Why have the decade's most popular movies been saturated with Englishness? Check out the list. A few thoughts:
1. England has a thriving theatre scene that produces many well-trained actors, far out of proportion to its population relative to the USA.
2. An easy way to make a character seem classy or intelligent to an American audience is to give him an English accent. (British English may also be more globally comprehensible than any other accent or dialect, save perhaps American English; yay empire.)
3. England has a different relationship to fantasy literature than does the USA: it is more mainstream there and often on the adult bestseller lists. There is thus a lot of English-language fantasy with a British flavor (and it's orders of magnitude easier to get something adapted if it's already in English). Add to this that blockbuster special effects movies have taken off in the last 10-20 years and that fantasy books were extremely difficult to film prior to the recent advances in FX. Result: there is a giant backlog of British fantasy to adapt. (This is the same dynamic that we have seen with comic book movies.)
4. Pirates are cool. The draw is not in any way related to Englishness. It is merely an accident (through the filming of Treasure Island) that pirates speak with Cornish accents.
5. Titanic: I guarantee that even if there had been no English passengers or crew, they still would have made this movie and it would have looked the same; it's not as if there weren't plenty of sumptuously wealthy Americans.

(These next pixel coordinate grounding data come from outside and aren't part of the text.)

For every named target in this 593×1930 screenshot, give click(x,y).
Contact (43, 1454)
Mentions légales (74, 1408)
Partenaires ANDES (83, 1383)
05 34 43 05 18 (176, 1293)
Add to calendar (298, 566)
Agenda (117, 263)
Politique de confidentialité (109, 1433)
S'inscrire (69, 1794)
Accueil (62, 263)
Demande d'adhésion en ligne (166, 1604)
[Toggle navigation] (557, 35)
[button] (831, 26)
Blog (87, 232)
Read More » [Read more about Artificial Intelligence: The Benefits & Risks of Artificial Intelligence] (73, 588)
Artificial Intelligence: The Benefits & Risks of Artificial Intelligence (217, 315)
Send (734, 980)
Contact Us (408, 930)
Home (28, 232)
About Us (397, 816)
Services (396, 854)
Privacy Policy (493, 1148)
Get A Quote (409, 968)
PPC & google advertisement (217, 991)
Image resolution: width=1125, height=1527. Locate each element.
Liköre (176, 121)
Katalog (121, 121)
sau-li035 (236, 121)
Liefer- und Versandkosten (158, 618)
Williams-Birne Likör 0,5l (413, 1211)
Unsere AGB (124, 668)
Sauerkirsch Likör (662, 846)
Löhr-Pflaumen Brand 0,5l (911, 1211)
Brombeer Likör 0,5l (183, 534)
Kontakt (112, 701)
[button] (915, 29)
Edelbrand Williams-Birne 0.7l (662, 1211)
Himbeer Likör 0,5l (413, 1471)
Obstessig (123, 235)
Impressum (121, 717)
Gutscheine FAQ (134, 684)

6. Shrek: the only reason the title character has a Scottish accent is because Mike Myers's father was Scottish and he used him as the inspiration for the father in So I Married An Axe Murderer and for other, later characters, all of which are buffoonish or grotesque. Because Britishness comes off as classier (see 2.a), the apparent contrast between our expectations and the character's behavior is heightened. Would Fat Bastard have been funny with a flat Midwestern accent? Probably not (assuming he was funny at all).